● YOUR OBJECTIVE:
Find the line containing "The height and width of the screenshot is (2576, 192)." in the data below and repeat it, along with all later lines, exactly through the last one.

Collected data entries
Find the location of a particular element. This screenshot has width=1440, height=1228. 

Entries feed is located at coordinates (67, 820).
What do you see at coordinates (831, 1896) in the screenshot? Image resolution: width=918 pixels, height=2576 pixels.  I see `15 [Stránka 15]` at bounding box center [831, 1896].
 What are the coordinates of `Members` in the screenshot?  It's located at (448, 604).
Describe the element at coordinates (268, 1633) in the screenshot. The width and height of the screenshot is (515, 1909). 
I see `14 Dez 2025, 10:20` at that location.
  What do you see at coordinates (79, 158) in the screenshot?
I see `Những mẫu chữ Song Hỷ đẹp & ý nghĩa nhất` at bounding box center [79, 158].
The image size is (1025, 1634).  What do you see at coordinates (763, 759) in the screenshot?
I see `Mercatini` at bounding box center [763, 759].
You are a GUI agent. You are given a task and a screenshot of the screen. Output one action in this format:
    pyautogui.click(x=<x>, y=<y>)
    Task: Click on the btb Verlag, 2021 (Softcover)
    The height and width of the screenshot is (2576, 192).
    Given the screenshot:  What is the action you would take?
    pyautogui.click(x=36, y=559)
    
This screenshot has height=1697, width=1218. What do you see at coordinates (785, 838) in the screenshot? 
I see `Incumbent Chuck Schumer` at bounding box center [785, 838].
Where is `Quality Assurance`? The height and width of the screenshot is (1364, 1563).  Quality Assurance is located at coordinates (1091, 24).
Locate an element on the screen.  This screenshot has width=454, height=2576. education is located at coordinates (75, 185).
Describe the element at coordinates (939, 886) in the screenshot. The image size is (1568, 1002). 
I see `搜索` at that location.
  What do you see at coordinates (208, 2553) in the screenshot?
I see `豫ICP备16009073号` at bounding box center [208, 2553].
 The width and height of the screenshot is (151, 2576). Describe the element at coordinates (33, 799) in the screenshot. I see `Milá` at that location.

● SOLUTION:
    The height and width of the screenshot is (2576, 192).
    Given the screenshot:  What is the action you would take?
    pyautogui.click(x=36, y=559)
    
This screenshot has height=1697, width=1218. What do you see at coordinates (785, 838) in the screenshot? 
I see `Incumbent Chuck Schumer` at bounding box center [785, 838].
Where is `Quality Assurance`? The height and width of the screenshot is (1364, 1563).  Quality Assurance is located at coordinates (1091, 24).
Locate an element on the screen.  This screenshot has width=454, height=2576. education is located at coordinates (75, 185).
Describe the element at coordinates (939, 886) in the screenshot. The image size is (1568, 1002). 
I see `搜索` at that location.
  What do you see at coordinates (208, 2553) in the screenshot?
I see `豫ICP备16009073号` at bounding box center [208, 2553].
 The width and height of the screenshot is (151, 2576). Describe the element at coordinates (33, 799) in the screenshot. I see `Milá` at that location.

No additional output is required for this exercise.